Data entries
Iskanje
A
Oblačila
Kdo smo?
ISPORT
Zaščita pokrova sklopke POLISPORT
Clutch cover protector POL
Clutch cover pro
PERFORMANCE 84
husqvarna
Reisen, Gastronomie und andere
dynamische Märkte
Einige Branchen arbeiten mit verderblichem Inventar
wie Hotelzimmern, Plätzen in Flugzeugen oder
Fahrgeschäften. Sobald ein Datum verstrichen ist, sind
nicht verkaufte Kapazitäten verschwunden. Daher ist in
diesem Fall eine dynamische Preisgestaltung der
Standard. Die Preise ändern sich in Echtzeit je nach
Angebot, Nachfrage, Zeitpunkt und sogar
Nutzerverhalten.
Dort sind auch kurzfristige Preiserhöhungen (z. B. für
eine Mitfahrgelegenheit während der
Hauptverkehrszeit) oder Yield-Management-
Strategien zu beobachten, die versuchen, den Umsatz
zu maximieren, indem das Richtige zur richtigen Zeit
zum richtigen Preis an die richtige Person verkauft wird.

• THE PROBLEM: All of the entries should be written out again exactly.

• RESULT:
Iskanje
A
Oblačila
Kdo smo?
ISPORT
Zaščita pokrova sklopke POLISPORT
Clutch cover protector POL
Clutch cover pro
PERFORMANCE 84
husqvarna
Reisen, Gastronomie und andere
dynamische Märkte
Einige Branchen arbeiten mit verderblichem Inventar
wie Hotelzimmern, Plätzen in Flugzeugen oder
Fahrgeschäften. Sobald ein Datum verstrichen ist, sind
nicht verkaufte Kapazitäten verschwunden. Daher ist in
diesem Fall eine dynamische Preisgestaltung der
Standard. Die Preise ändern sich in Echtzeit je nach
Angebot, Nachfrage, Zeitpunkt und sogar
Nutzerverhalten.
Dort sind auch kurzfristige Preiserhöhungen (z. B. für
eine Mitfahrgelegenheit während der
Hauptverkehrszeit) oder Yield-Management-
Strategien zu beobachten, die versuchen, den Umsatz
zu maximieren, indem das Richtige zur richtigen Zeit
zum richtigen Preis an die richtige Person verkauft wird.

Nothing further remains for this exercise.